The following explanation has been generated automatically by AI and may contain errors.
The code provided is a computational model designed to simulate the electrophysiological dynamics of neurons within the subthalamic nucleus (STN) and the globus pallidus (GP), which are key structures in the basal ganglia of the brain. This model captures the interaction between these brain regions under different stimulation protocols, reflecting conditions relevant to deep brain stimulation (DBS), which is often used for treating conditions like Parkinson’s disease.
### Biological Basis of the Model
#### Subthalamic Nucleus (STN)
- **Neurons**: The model includes ten STN neurons arranged in a ring-like structure, capturing local and non-local electrotonic coupling.
- **Ionic Currents**:
- **Sodium (Na+)** and **Potassium (K+)** currents are modeled using fast and delayed rectifier conductances, providing the basis for action potentials.
- **AHP Currents** (`iahp`): Models after-hyperpolarization currents often associated with neuronal excitability.
- **T-type Calcium Currents** (`it`): Represents low-threshold calcium currents that contribute to rhythmic burst firing, a feature often seen in STN neurons.
- **Gating Variables**:
- Variables like `h`, `n`, and `r` represent the inactivation and activation states of ion channels, influencing the timing and duration of action potentials.

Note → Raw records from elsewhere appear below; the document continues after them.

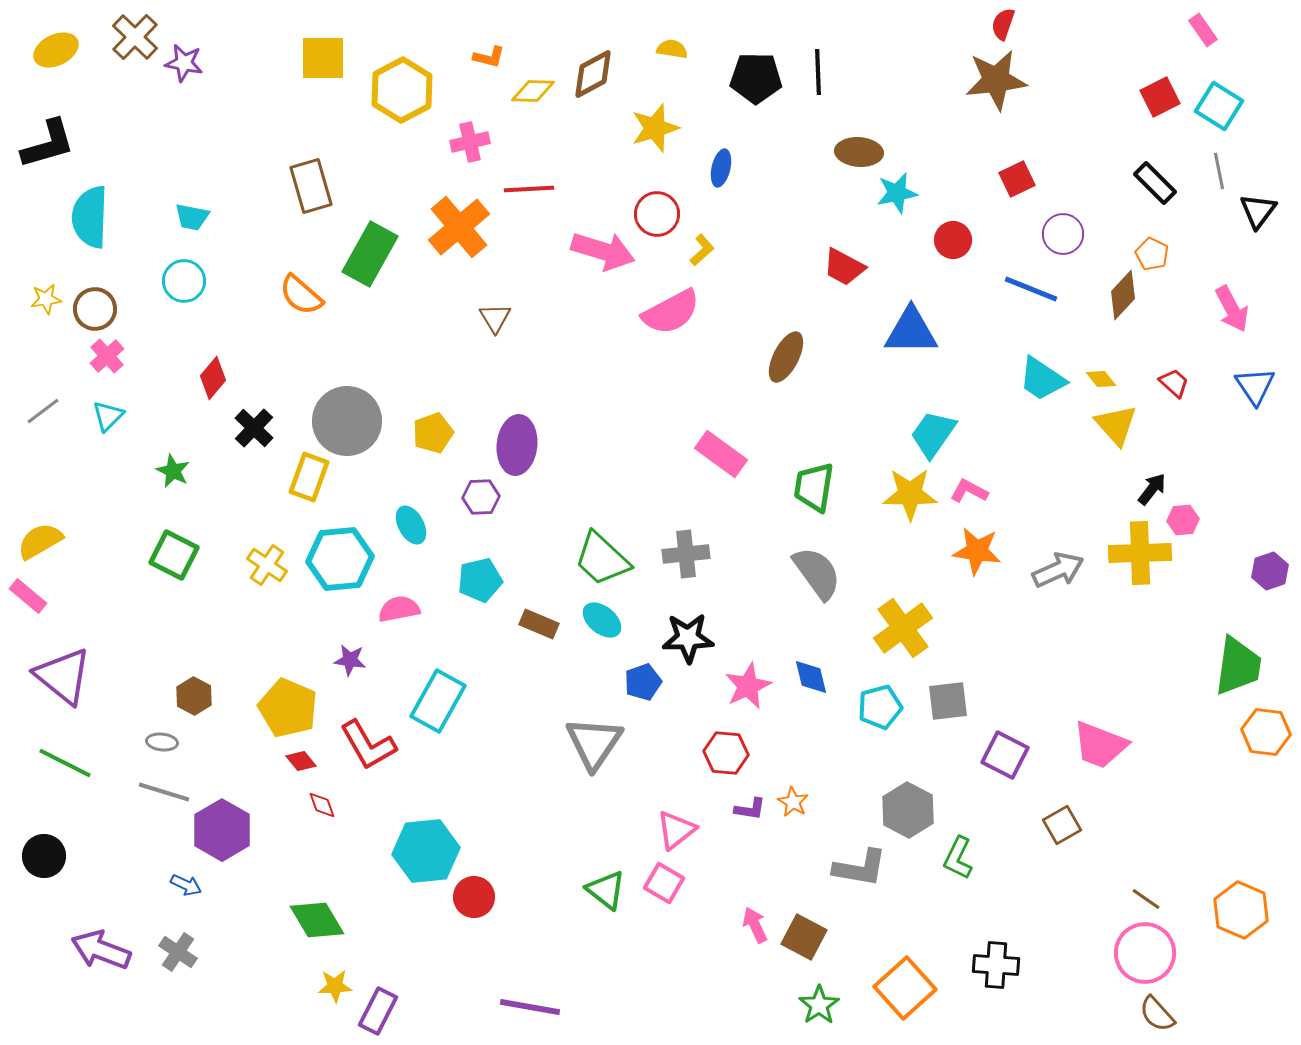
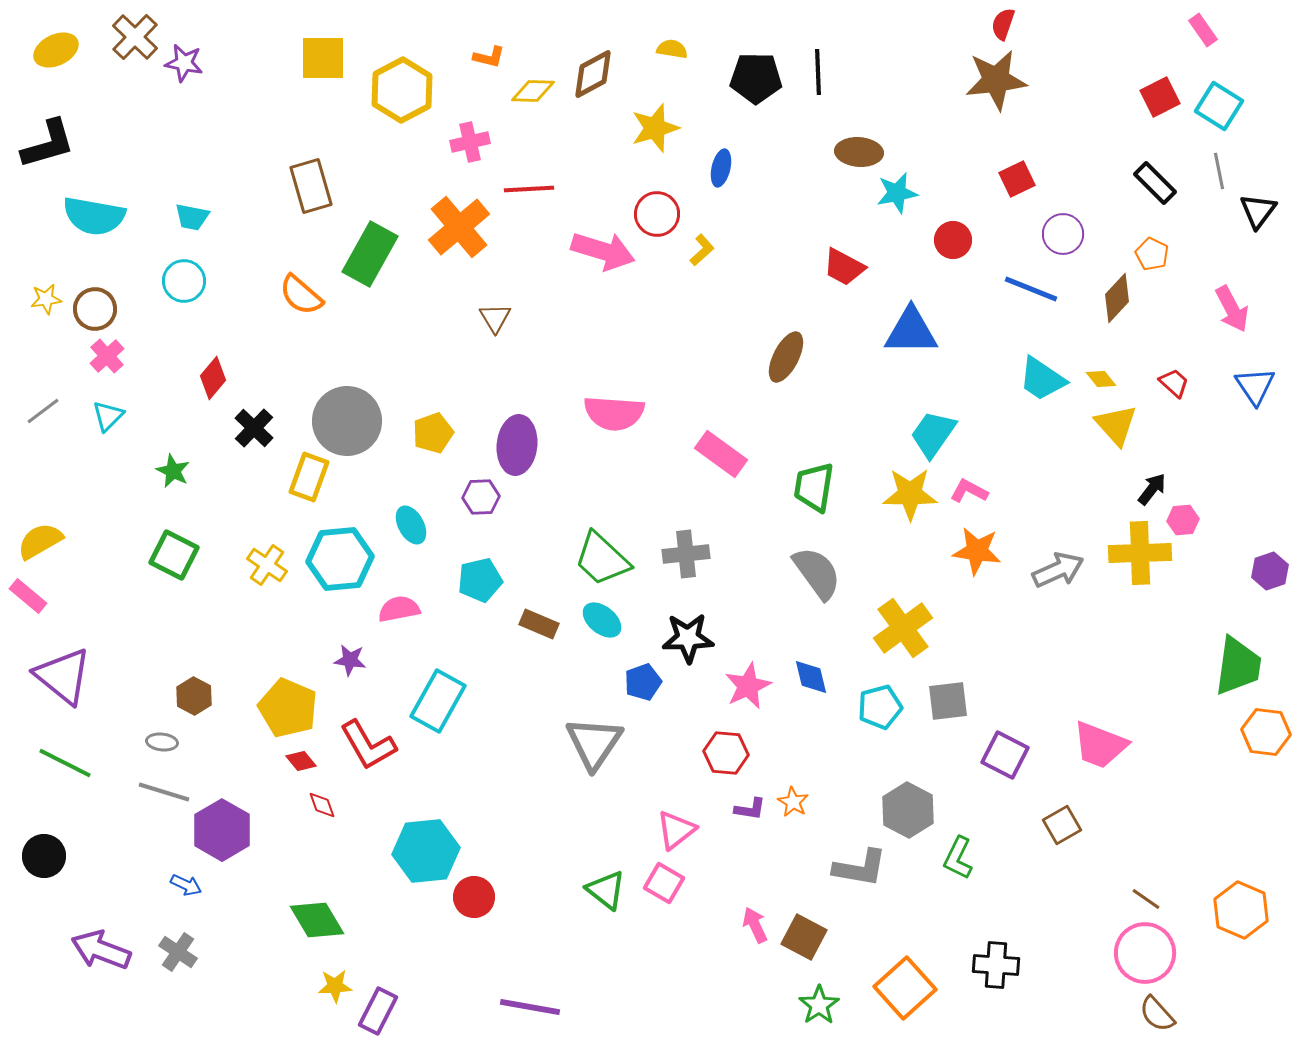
cyan semicircle at (90, 217): moved 4 px right, 1 px up; rotated 82 degrees counterclockwise
brown diamond at (1123, 295): moved 6 px left, 3 px down
pink semicircle at (671, 312): moved 57 px left, 101 px down; rotated 32 degrees clockwise
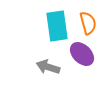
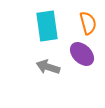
cyan rectangle: moved 10 px left
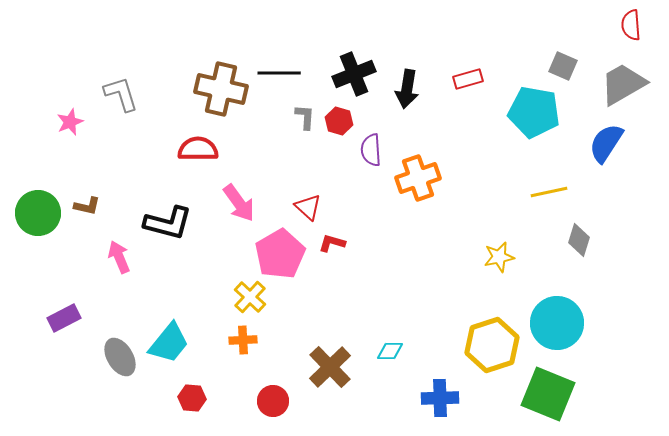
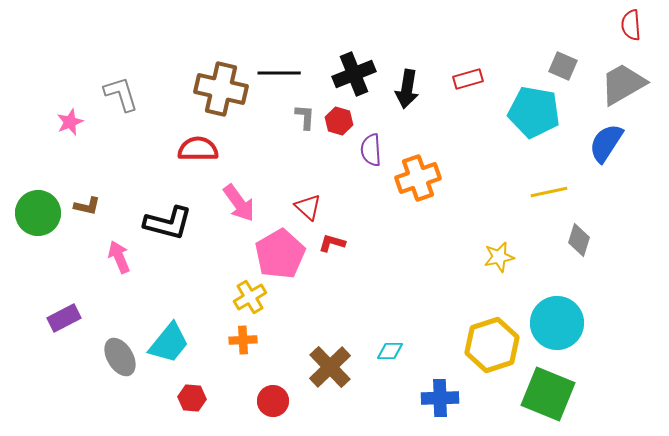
yellow cross at (250, 297): rotated 16 degrees clockwise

- Equations governing these variables (e.g., `hinf`, `ninf`) are based on sigmoid functions that model the voltage-dependent probability of ions contributing to neuronal firing.
- **Synaptic Currents**:
- The STN neurons receive synaptic inputs that are modeled to reflect excitatory post-synaptic potentials (EPSPs), which are crucial for modulating neuronal activity.
#### Globus Pallidus (GP)
- **Neurons**: Another set of ten neurons is included to represent the GP, which interacts closely with the STN.
- **Currents and Gating Variables**: Similar to the STN neurons, GP neurons also account for sodium, potassium, and calcium currents (`inag`, `ikg`, `icag`), modulated by specific activation and inactivation dynamics (`hg`, `ng`, `rg`).
#### Stimulation Protocol
- **Electrode Stimulation**: The model simulates stimulation protocols applied through electrodes near the 5th and 7th STN neurons. Parameters like `w1` and `w2` define local and non-local spread of stimulation signals, simulating the effects of varying DBS strategies.
- **Delayed Effects**: The model uses delay differential equations to simulate the effects of stimuli over time and how these translate into observable local field potentials (LFPs), particularly relevant for understanding the feedback and oscillatory behavior in the neuronal circuits.
#### Local Field Potentials (LFPs)
- **Measurement**: LFPs (`Lfp5`, `Lfp7`) are computed to represent the extracellular recordings near specific neurons, capturing collective neuronal activity patterns. These LFPs are instrumental in understanding the impact of DBS on neuronal synchronization and information transmission in brain tissue.
### Summary
This model integrates complex biophysical features of ion channels, synaptic transmission, and external electrical stimulation to provide insights into the functioning of the STN and GP, along with their interactions. The inclusion of stimulation protocols simulates DBS effects, offering a framework to study therapeutic interventions for movement disorders and the underlying basal ganglia network activity.